J.D. Vance, o vice-presidente dos Estados Unidos, recentemente fez um pedido aos partidos tradicionais da Alemanha: ouçam a Alternativa para a Alemanha (AfD). Essa declaração do bilionário Elon Musk, afirmando que a AfD é o “último raio de esperança” para o país, também chamou a atenção. No entanto, o que milhares de manifestantes em Berlim têm a dizer sobre isso? “A cidade inteira odeia a AfD”. No último fim de semana, cerca de 30 mil pessoas se reuniram no centro de Berlim para protestar contra o crescente apoio à extrema-direita no país e contra a suposta aproximação dos conservadores da CDU/CSU (partidos que lideram as pesquisas) à AfD, durante uma votação em janeiro que exigiu um reforço nos controles fronteiriços. Os rivais acusaram a CDU/CSU de quebrar um tabu na Alemanha ao se aliar aos votos do partido nacionalista para aprovar a resolução. Mas o que podemos esperar das eleições na Alemanha?

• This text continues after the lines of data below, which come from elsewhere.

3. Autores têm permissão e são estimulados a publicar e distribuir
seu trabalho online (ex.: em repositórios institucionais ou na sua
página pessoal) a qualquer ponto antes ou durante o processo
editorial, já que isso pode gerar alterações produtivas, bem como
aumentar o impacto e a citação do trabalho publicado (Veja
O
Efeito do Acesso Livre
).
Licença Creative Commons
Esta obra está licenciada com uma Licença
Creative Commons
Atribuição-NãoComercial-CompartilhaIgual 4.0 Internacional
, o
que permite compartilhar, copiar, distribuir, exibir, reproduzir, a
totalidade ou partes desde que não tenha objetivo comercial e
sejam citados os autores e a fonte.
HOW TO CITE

Com a aproximação das eleições federais alemãs em setembro deste ano, o clima político no país está cada vez mais acalorado. A ascensão da AfD é um reflexo do crescente descontentamento de uma parcela da população com as políticas tradicionais dos partidos estabelecidos. A AfD, que foi fundada em 2013, teve um rápido crescimento e agora é a terceira maior força política no país. Seu discurso anti-imigrante e eurocético tem atraído muitos eleitores insatisfeitos, principalmente após a crise dos refugiados em 2015, quando mais de um milhão de migrantes chegaram à Alemanha.
No entanto, a AfD também tem sido alvo de críticas por suas declarações e políticas extremistas, como o fechamento das fronteiras e a saída da Alemanha da União Europeia. Além disso, alegações de racismo e xenofobia têm sido frequentes. Diante disso, é compreensível que muitos alemães estejam se manifestando contra a AfD e seu crescimento na política do país.
O protesto em Berlim, que contou com a presença de pessoas de todas as idades e origens, foi uma demonstração de repúdio à AfD e seus ideais. Os manifestantes levantaram cartazes com frases como “Não ao ódio” e “Berlim é colorida, não marrom” (em referência à cor do partido). Além disso, políticos e líderes de organizações também se pronunciaram no evento, destacando a importância de combater o discurso de ódio e a intolerância.
Mas o que é mais preocupante é a aparente aproximação da CDU/CSU à AfD. O partido de Angela Merkel, que está no poder desde 2005, tem tido dificuldades em manter sua popularidade, principalmente após a crise dos refugiados. A aproximação com a AfD pode ser vista como uma tentativa de atrair o eleitorado conservador e nacionalista, mas também pode ser interpretada como uma traição aos valores democráticos e humanitários que a Alemanha sempre defendeu.
No entanto, é importante lembrar que a CDU/CSU não é o único partido alemão. Existem outras opções políticas que não se alinham com os ideais extremistas da AfD. Outros partidos, como o Partido Social-Democrata (SPD) e o Partido Verde, também estão ganhando força nas pesquisas e podem ser uma alternativa para aqueles que não se sentem representados pelos partidos tradicionais.